Start main content

PolyU develops novel multi-modal agent to facilitate long video understanding by AI

10 Jun 2025

Research Results

20250610PolyU develops novel multimodal AI agent for long video understanding 2000 x 1050 pxEN

A research team led by Prof. CHEN Changwen, Management Committee Member of PAIR, Interim Dean of Faculty of Computer and Mathematical Sciences and Chair Professor of Visual Computing, has developed a novel video-language agent, VideoMind, that enables AI models to perform long video reasoning and question-answering tasks by emulating humans’ way of thinking. The VideoMind framework incorporates an innovative Chain-of-Low-Rank Adaptation (LoRA) strategy to reduce the demand for computational resources and power, advancing the application of generative AI in video analysis. The findings have been submitted to the world-leading AI conferences.

In designing VideoMind, the team made reference to a human-like process of video understanding, and introduced a role-based workflow. The four roles included in the framework are: the Planner, to coordinate all other roles for each query; the Grounder, to localise and retrieve relevant moments; the Verifier, to validate the information accuracy of the retrieved moments and select the most reliable one; and the Answerer, to generate the query-aware answer.

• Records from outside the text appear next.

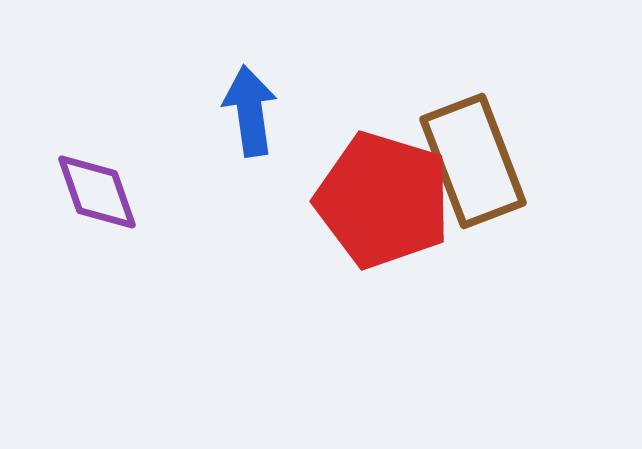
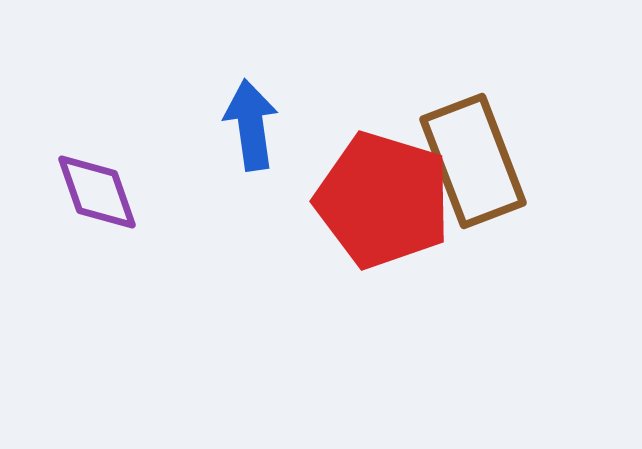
blue arrow: moved 1 px right, 14 px down
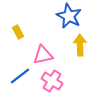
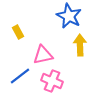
pink cross: rotated 10 degrees counterclockwise
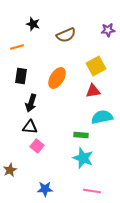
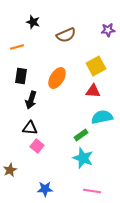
black star: moved 2 px up
red triangle: rotated 14 degrees clockwise
black arrow: moved 3 px up
black triangle: moved 1 px down
green rectangle: rotated 40 degrees counterclockwise
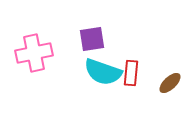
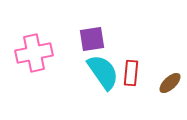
cyan semicircle: rotated 144 degrees counterclockwise
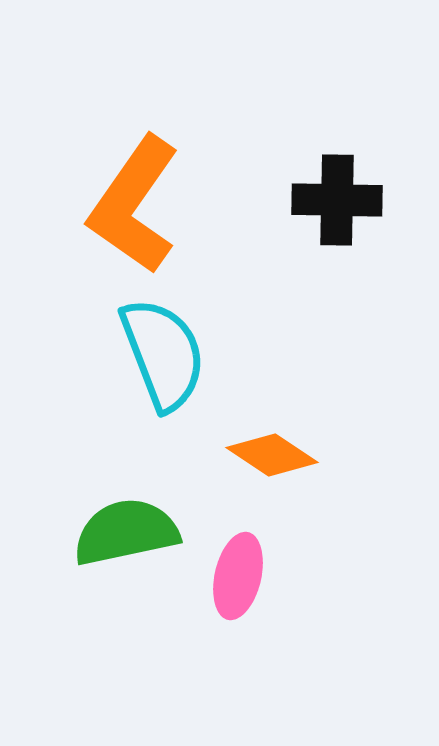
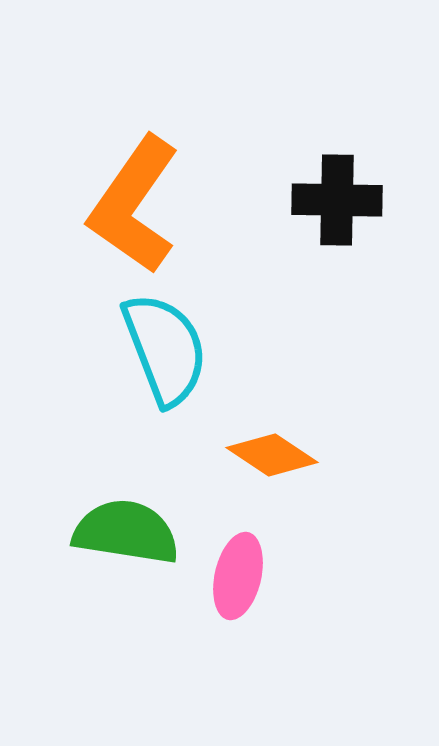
cyan semicircle: moved 2 px right, 5 px up
green semicircle: rotated 21 degrees clockwise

This progressive approach to video understanding helps address the challenge of temporal-grounded reasoning that most AI models face.

Another core innovation of the VideoMind framework lies in its adoption of a Chain-of-LoRA strategy. LoRA is a finetuning technique emerged in recent years. It adapts AI models for specific uses without performing full-parameter retraining. The innovative chain-of-LoRA strategy pioneered by the team involves applying four lightweight LoRA adapters in a unified model, each of which is designed for calling a specific role. With this strategy, the model can dynamically activate role-specific LoRA adapters during inference via self-calling to seamlessly switch among these roles, eliminating the need and cost of deploying multiple models while enhancing the efficiency and flexibility of the single model.

VideoMind not only overcomes the performance limitations of AI models in video processing, but also serves as a modular, scalable and interpretable multimodal reasoning framework. Looking forward, the team will expand the application of generative AI to various areas, such as intelligent surveillance, sports and entertainment video analysis, video search engines and more.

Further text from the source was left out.